Под лавкой у моей головы забеспокоилась клушка. Она сбросила верхнее решето и взволнованно кричала, заглядывая под себя. Я глянул в решето. Мокрый крохотный цыпленок только что вылупился из яйца. Клушка, не переставая громко разговаривать, лапами выкатила расколотую пустую скорлупу из решета, уселась и накрыла своего первенца крылом.

Бомбы продолжали падать. Окна в хате давно вылетели. Нас обсыпало глиною с потолка, мы лежали, прижимаясь к полу, и запах мокрой, сбрызнутой водою глины смешивался со смрадным дымом, наполнившим хату через выбитые окна.

Моторы еще раз завыли над крышей, самолеты еще раз вошли в пике, но бомб уже не сбрасывали, звук их стал отдаляться и замер, погас, потонул вдали.

Я поднял голову. На пороге чулана стоял фотограф Костя, руки он держал в черном мешке и большими, как блюдца, беловато-голубыми глазами смотрел на пол. Лицо его темнело и на моих глазах сделалось совсем серым, как обмытый дождями некрашеный деревянный забор, губы дрожали.
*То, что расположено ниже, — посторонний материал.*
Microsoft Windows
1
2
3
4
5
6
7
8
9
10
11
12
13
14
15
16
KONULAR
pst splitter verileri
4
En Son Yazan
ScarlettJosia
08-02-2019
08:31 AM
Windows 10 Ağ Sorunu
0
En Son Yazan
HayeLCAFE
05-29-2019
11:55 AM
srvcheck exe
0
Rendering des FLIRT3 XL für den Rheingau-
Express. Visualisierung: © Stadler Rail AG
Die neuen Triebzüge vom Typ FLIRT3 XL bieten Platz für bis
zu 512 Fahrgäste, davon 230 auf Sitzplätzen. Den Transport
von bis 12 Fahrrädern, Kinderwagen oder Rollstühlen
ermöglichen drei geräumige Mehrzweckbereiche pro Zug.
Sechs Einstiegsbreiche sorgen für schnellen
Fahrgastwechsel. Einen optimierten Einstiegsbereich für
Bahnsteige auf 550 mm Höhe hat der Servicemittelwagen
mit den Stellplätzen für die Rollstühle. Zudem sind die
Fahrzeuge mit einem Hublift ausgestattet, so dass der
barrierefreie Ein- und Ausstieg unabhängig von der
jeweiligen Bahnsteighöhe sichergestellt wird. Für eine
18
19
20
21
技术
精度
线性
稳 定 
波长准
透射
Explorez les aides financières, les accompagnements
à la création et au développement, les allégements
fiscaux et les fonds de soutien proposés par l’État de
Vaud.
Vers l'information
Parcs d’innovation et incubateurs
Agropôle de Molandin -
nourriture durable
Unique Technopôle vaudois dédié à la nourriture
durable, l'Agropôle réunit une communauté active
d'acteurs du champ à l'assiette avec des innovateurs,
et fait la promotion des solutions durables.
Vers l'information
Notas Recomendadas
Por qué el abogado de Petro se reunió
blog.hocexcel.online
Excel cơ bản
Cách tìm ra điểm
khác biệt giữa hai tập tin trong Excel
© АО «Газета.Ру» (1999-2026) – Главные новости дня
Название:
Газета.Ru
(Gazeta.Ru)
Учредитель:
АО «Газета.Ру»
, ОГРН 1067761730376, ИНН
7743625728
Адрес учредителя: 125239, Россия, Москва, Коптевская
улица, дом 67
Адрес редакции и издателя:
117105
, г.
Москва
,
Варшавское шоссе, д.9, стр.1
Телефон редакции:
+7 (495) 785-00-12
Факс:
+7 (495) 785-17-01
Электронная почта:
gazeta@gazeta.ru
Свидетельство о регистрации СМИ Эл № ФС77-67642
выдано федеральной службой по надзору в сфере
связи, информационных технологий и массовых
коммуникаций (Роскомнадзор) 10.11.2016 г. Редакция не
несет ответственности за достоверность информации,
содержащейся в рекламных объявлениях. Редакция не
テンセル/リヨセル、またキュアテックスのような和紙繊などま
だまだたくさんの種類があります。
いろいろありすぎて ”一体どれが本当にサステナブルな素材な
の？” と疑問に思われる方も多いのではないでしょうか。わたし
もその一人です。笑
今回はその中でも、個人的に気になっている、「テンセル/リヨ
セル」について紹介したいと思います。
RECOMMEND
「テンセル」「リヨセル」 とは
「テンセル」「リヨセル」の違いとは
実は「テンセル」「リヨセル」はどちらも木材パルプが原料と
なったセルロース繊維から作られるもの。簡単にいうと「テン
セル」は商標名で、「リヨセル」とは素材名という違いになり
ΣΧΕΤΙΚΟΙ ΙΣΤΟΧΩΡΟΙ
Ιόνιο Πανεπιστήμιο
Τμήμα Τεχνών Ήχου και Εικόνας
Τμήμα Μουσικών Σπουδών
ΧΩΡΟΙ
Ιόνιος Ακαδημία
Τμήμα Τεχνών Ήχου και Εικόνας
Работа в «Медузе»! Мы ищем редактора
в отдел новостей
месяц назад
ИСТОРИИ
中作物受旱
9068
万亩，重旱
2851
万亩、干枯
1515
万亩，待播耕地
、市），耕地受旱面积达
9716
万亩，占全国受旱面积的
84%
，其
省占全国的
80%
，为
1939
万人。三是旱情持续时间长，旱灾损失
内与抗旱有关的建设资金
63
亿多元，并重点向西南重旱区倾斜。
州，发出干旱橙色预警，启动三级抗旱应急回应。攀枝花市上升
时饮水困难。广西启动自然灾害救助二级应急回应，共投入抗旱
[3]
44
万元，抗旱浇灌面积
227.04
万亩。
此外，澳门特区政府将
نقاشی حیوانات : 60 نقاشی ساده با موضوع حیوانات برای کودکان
Валя лежала на полу среди осыпавшейся глины и разбрызганных осколков стекла. Она лежала, уткнув в ладони то, что было ее красивой веселой головою, кровь стекала по нежному девичьему затылку, исчезала под белым халатом и вытекала расплавленным сургучом из-под руки на пол, на осколки стекла, на куски голубой глины. Ломти черного солдатского хлеба валялись возле Вали.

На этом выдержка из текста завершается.